In 1997, in the earlier years of the Blair project, socialists advocated the idea of "a new Labour Representation Committee" to regroup the working-class core in the Labour Party against the "New Labour" leadership. London UNISON activist Geoff Martin wrote in Workers' Liberty:
"There is now a solid case for reforming the Labour Representation Committee as a pressure group within the party. This was originally formed by trade unionists and socialists who realised that the old Liberal Party could not be relied upon to represent the interests of labour. More than 100 years later, a similar set of conditions has been created by the hijackers behind New Labour.
"A reformed Labour Representation Committee makes great sense in the current political climate. To be successful, it would need to involve trade unions at a national level, along with a solid core of Labour MPs..."
In the earlier years of the Blair government, almost all the union leaders were servile and compliant, and the notion of a broad new political action committee based on at least a significant minority of trade unions came to look remote and unrealistic. Socialists still pursued the general argument for trade-union self-assertion and for independent working-class political representation, but the specific "Labour Representation Committee" formula lacked grip.

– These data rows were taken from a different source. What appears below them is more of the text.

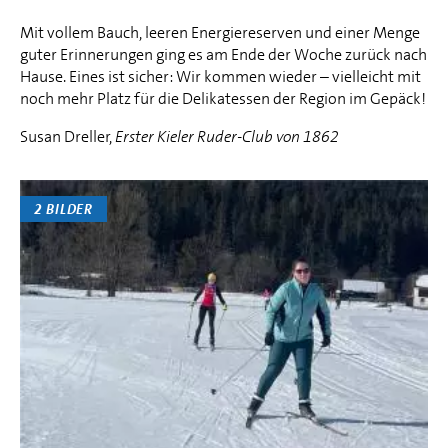
Mit vollem Bauch, leeren Energiereserven und einer Menge
guter Erinnerungen ging es am Ende der Woche zurück nach
Hause. Eines ist sicher: Wir kommen wieder – vielleicht mit
noch mehr Platz für die Delikatessen der Region im Gepäck!
Susan Dreller,
Erster Kieler Ruder-Club von 1862
2 BILDER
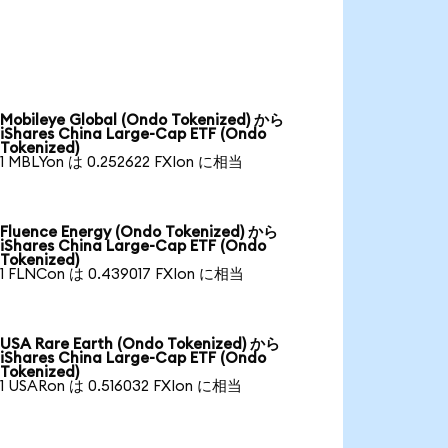
Mobileye Global (Ondo Tokenized) から
iShares China Large-Cap ETF (Ondo
Tokenized)
1 MBLYon は 0.252622 FXIon に相当
Fluence Energy (Ondo Tokenized) から
iShares China Large-Cap ETF (Ondo
Tokenized)
1 FLNCon は 0.439017 FXIon に相当
USA Rare Earth (Ondo Tokenized) から
iShares China Large-Cap ETF (Ondo
Tokenized)
1 USARon は 0.516032 FXIon に相当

Labour Party conference 2002 changes that. Whether the phrase "Labour Representation Committee" will catch on or not, socialists should be arguing for the trade-union "awkward squad" to get together, to organise links down to local and grass-roots level, and make itself an organised, consistently-campaigning force in the labour movement, together with those Labour MPs and constituency activists willing to challenge Blair.
Such a body should, for example:
* Build both industrial and political support for the firefighters;
* Go ahead and implement the Labour Party conference decision which Blair has dismissed, for an independent inquiry into PFI, while at the same time campaigning to stop PFI and other privatisations, for example PPP on the Tube;
* Campaign against the war on Iraq, not just by adding unions' names to lists of sponsors for big demonstrations, but by organising leafletting, petitioning and meetings at workplaces;
* Work to get class-struggle trade-unionists selected as Labour candidates through mass sign-up campaigns in workplaces, directed not at supporting the Labour Party in general but at getting candidates selected to represent working-class constituencies who are committed to trade-union rights and to public services.
* Set and proclaim the aim of winning a workers' government, answerable to the labour movement, pushing through policies to serve working-class interests.
We still need the Socialist Alliance: we cannot afford to wait until the trade unions move, or slow down the tempo of socialist political and electoral activity to the pace of the mixed bag of "awkward squad" trade-union leaders. But socialists need to transform the labour movement, not just build an "alternative" alongside it. Socialist Alliance activists in the unions should assist, ally with, and promote the organisation of the "awkward squad" right down to grass-roots level.